This year Cameron County set new heights in voting numbers on Election Day, and yet some races were won but just a few votes.
Those who got the losing end, asked for recounts.
County Judge Carlos Cascos said that goes to show that every vote indeed counts.
"The recount is not to verify the election of that particular day, Cascos said. It's to do a complete manual recount of all the votes that were cast.
Only three votes separated current Pct. 1 Constable Horacio Zamora and challenger Pete Delgadillo. It was a race that was too close for comfort, and Delgadillo asked for a recount.
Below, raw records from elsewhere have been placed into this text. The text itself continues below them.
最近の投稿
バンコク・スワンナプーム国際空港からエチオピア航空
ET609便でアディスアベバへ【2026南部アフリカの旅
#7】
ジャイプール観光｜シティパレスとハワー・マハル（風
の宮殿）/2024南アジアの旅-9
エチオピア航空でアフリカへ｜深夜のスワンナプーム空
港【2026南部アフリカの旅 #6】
It took an entire day to recount the approximate 5,000 votes, but in the end the total tally showed there were 40 votes less than the final tally on Election day " and the numbers favored Delgadillo.
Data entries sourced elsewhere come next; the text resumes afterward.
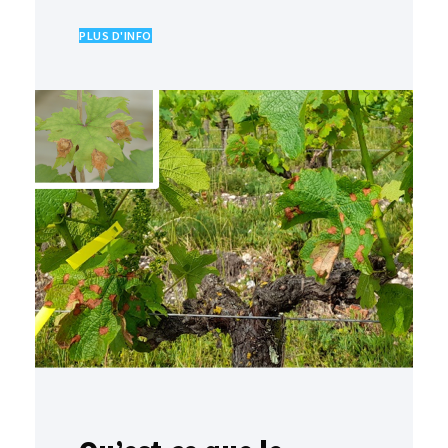
PLUS D'INFO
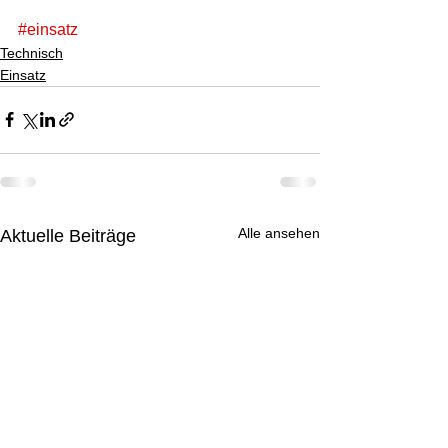
#einsatz
Technisch
Einsatz
Alle ansehen
Aktuelle Beiträge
"One candidate lost 15 votes and one candidate lost 25 votes, Cascos said. At the end of the day, the challenger won by seven votes, versus having lost on Election day by three."
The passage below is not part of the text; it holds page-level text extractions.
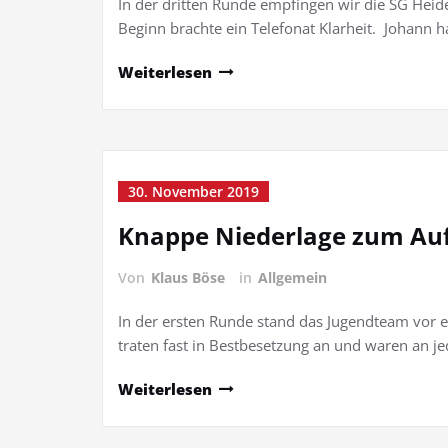
In der dritten Runde empfingen wir die SG Heid
Beginn brachte ein Telefonat Klarheit. Johann 
Weiterlesen
30. November 2019
Knappe Niederlage zum Auft
Von
Klaus Böse
in
Allgemein
In der ersten Runde stand das Jugendteam vor 
traten fast in Bestbesetzung an und waren an je
Weiterlesen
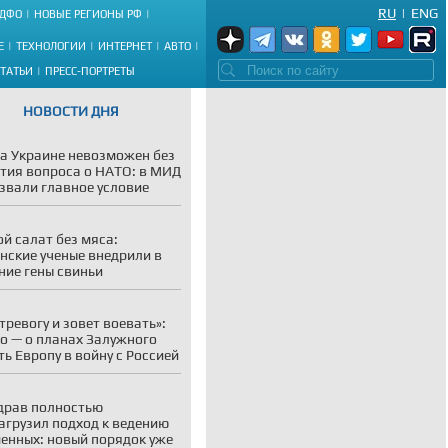
RU
|
ENG
ДФО
НОВЫЕ РЕГИОНЫ РФ
Е
ТЕХНОЛОГИИ
ИНТЕРНЕТ
АВТО
СТАТЬИ
ПРЕСС-ПОРТРЕТЫ
НОВОСТИ ДНЯ
а Украине невозможен без
тия вопроса о НАТО: в МИД
звали главное условие
й салат без мяса:
нские ученые внедрили в
ние гены свиньи
 тревогу и зовет воевать»:
о — о планах Залужного
ть Европу в войну с Россией
драв полностью
агрузил подход к ведению
енных: новый порядок уже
Although this race, plus the race for Brownsville school board member between Linda Gill-Martinez and Jose Hector Chirinos were both overturned base on the recounts, Cascos said the Cameron County elections system is fair and strictly abides by all state election codes.
He adds it's unclear how the election day tally and recount tally differed by 40 votes, and they may never find out.
"You really can't tell without going back and the Secretary of State or the state election code is very strict, Cascos said. Once you do the recount and you finish and you seal those boxes up, you cannot open them up without a court order.
Constable Zamora will have 30 days to contest the recount through a district court.